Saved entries
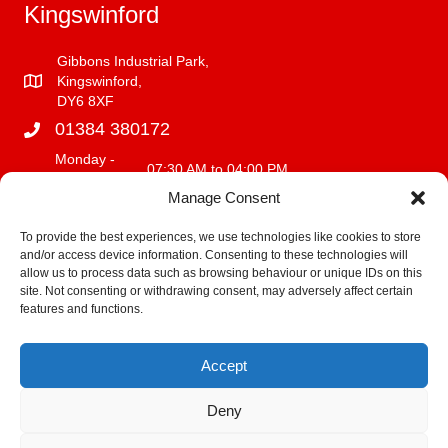
Kingswinford
Gibbons Industrial Park,
Kingswinford,
DY6 8XF
01384 380172
Monday -
07:30 AM to 04:00 PM
Friday
Manage Consent
Saturday
08:00 AM to 12:00 PM
Sunday
CLOSED
To provide the best experiences, we use technologies like cookies to store
and/or access device information. Consenting to these technologies will
info@fencerite.co.uk
allow us to process data such as browsing behaviour or unique IDs on this
site. Not consenting or withdrawing consent, may adversely affect certain
Delivery Service
features and functions.
We deliver within a 30 mile radius of our premises.
Accept
Fitting Terms and Conditions
Deny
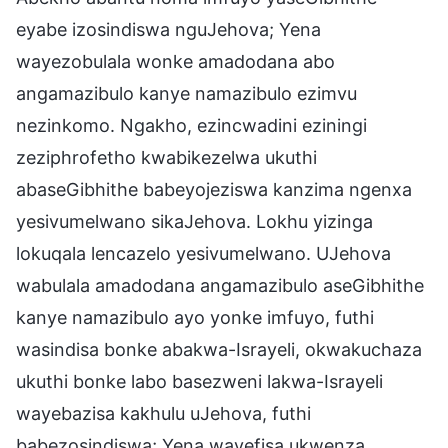
eyabe izosindiswa nguJehova; Yena
wayezobulala wonke amadodana abo
angamazibulo kanye namazibulo ezimvu
nezinkomo. Ngakho, ezincwadini eziningi
zeziphrofetho kwabikezelwa ukuthi
abaseGibhithe babeyojeziswa kanzima ngenxa
yesivumelwano sikaJehova. Lokhu yizinga
lokuqala lencazelo yesivumelwano. UJehova
wabulala amadodana angamazibulo aseGibhithe
kanye namazibulo ayo yonke imfuyo, futhi
wasindisa bonke abakwa-Israyeli, okwakuchaza
ukuthi bonke labo basezweni lakwa-Israyeli
wayebazisa kakhulu uJehova, futhi
babezosindiswa; Yena wayefisa ukwenza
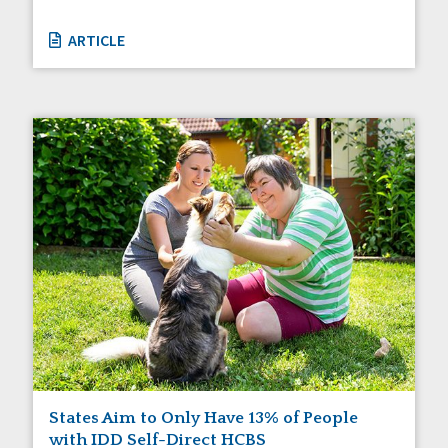
ARTICLE
States Aim to Only Have 13% of People
with IDD Self-Direct HCBS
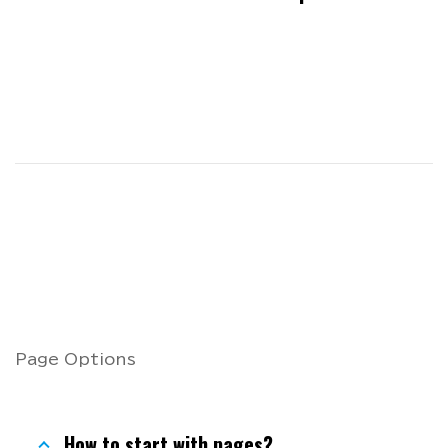
Page Options
How to start with pages?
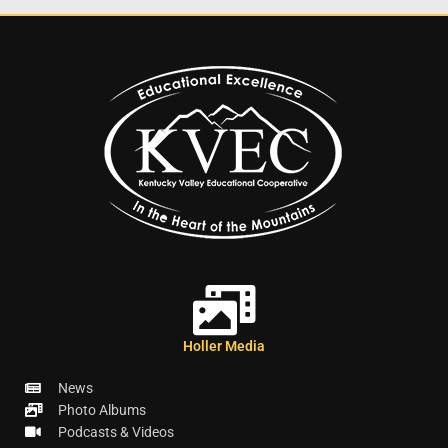
Holler Media
News
Photo Albums
Podcasts & Videos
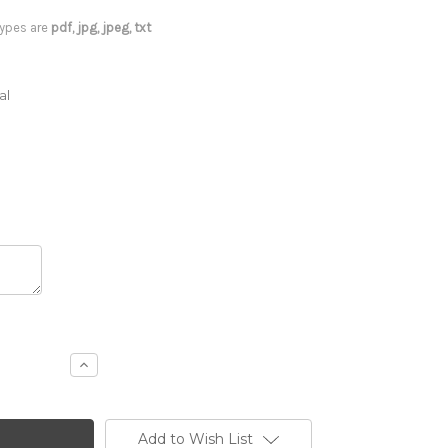
 types are
pdf, jpg, jpeg, txt
al
Increase
Quantity
of
18
x
12
Add to Wish List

ASSIGNMENT
Emit an exact copy of the lines from the line bearing "zeziphrofetho kwabikezelwa ukuthi" through the last line above, inclusive, and leave the images out.

OUTPUT BELOW
zeziphrofetho kwabikezelwa ukuthi
abaseGibhithe babeyojeziswa kanzima ngenxa
yesivumelwano sikaJehova. Lokhu yizinga
lokuqala lencazelo yesivumelwano. UJehova
wabulala amadodana angamazibulo aseGibhithe
kanye namazibulo ayo yonke imfuyo, futhi
wasindisa bonke abakwa-Israyeli, okwakuchaza
ukuthi bonke labo basezweni lakwa-Israyeli
wayebazisa kakhulu uJehova, futhi
babezosindiswa; Yena wayefisa ukwenza
ARTICLE
States Aim to Only Have 13% of People
with IDD Self-Direct HCBS
Page Options
How to start with pages?
Holler Media
News
Photo Albums
Podcasts & Videos
 types are
pdf, jpg, jpeg, txt
al
Increase
Quantity
of
18
x
12
Add to Wish List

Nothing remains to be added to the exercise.